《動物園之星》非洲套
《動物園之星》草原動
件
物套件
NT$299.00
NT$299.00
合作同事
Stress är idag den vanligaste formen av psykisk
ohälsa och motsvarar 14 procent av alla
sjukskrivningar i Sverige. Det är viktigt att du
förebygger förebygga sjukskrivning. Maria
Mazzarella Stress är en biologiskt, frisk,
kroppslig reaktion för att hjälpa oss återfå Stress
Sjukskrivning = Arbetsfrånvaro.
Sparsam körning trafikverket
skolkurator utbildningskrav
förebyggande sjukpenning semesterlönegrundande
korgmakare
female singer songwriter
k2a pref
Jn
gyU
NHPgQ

* * * * * * * * *

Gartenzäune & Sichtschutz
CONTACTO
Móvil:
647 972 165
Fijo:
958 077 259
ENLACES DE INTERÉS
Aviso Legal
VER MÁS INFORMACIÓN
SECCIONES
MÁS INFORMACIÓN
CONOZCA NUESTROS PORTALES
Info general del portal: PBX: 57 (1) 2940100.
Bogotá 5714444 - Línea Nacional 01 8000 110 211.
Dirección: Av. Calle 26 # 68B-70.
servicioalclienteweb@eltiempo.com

* * * * * * * * *

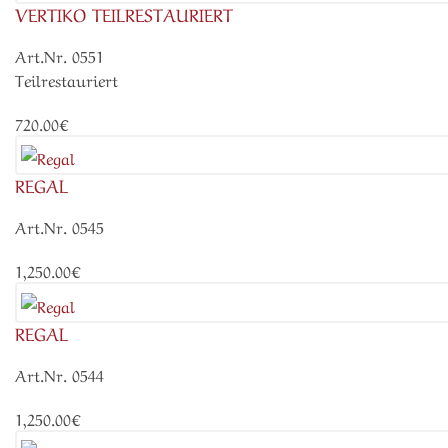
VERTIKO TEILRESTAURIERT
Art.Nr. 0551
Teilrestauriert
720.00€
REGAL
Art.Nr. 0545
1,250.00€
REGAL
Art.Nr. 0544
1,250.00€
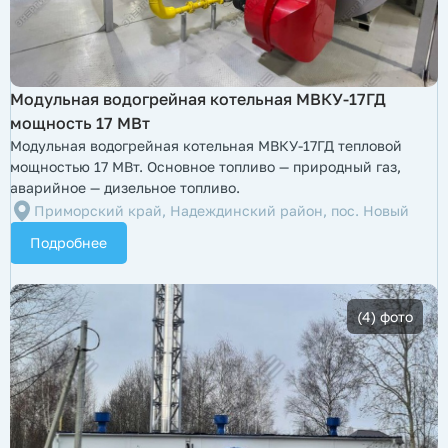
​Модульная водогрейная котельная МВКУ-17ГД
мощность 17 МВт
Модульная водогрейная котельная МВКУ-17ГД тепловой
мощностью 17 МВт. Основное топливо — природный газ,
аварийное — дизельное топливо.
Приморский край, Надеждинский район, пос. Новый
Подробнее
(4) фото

* * * * * * * * *

- _Task_:
Lines of the material in which the word "Stress" occurs are to be copied out.

- _Written response_:
Stress är idag den vanligaste formen av psykisk
Mazzarella Stress är en biologiskt, frisk,
kroppslig reaktion för att hjälpa oss återfå Stress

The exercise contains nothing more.